Lenders who relied on bundling and selling loans to fund new mortgages have run into trouble as the securitization market went dry.
GE uses its own capital to fund mortgages, and in its case the decision is part of a broader corporate strategy to shift away from consumer financing, said Stephen Motta, chief executive officer of GE Money Canada.
"This was precipitated by the credit market turmoil, and the need to deploy capital more effectively," Mr. Motta said.
The business is worth less than $1-billion and has 50 employees, some of whom will find new jobs within GE.
GE exited its U.S. subprime lending business in July, 2007, and has been scaling back its mortgage operations around the world. Just recently the company said it was realigning its operations to focus on its core business areas: infrastructure, media and finance.

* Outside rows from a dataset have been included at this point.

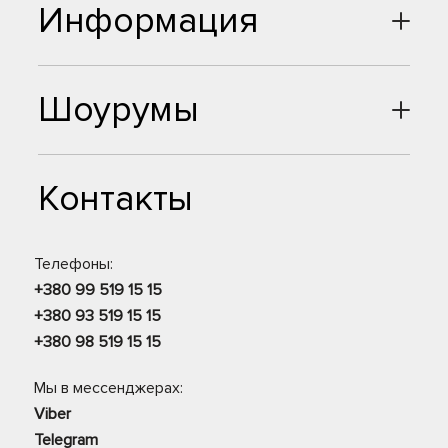
Информация
Шоурумы
Контакты
Телефоны:
+380 99 519 15 15
+380 93 519 15 15
+380 98 519 15 15
Мы в мессенджерах:
Viber
Telegram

The company is also considering strategic options for its credit card operations, including GE Money Canada's business primarily consisting of private label cards, Mr. Motta said. However it will continue to focus on expanding a division that provides loans for power sports equipment and other big-ticket items.
Other foreign-based lenders that have recently departed the Canadian mortgage lending market include HSBC Financial Corp. Ltd. and Accredited Home Lenders.
"This is the one major, direct impact on the Canadian mortgage market from what's happened in the U.S.," said Jim Murphy, president of Canadian Association of Accredited Mortgage Professionals. "My concern is that fewer mortgage providers means less choice and options for Canadian borrowers."
GE Money Canada will finish processing current mortgage applications, and will hold existing mortgages on its books until their terms conclude.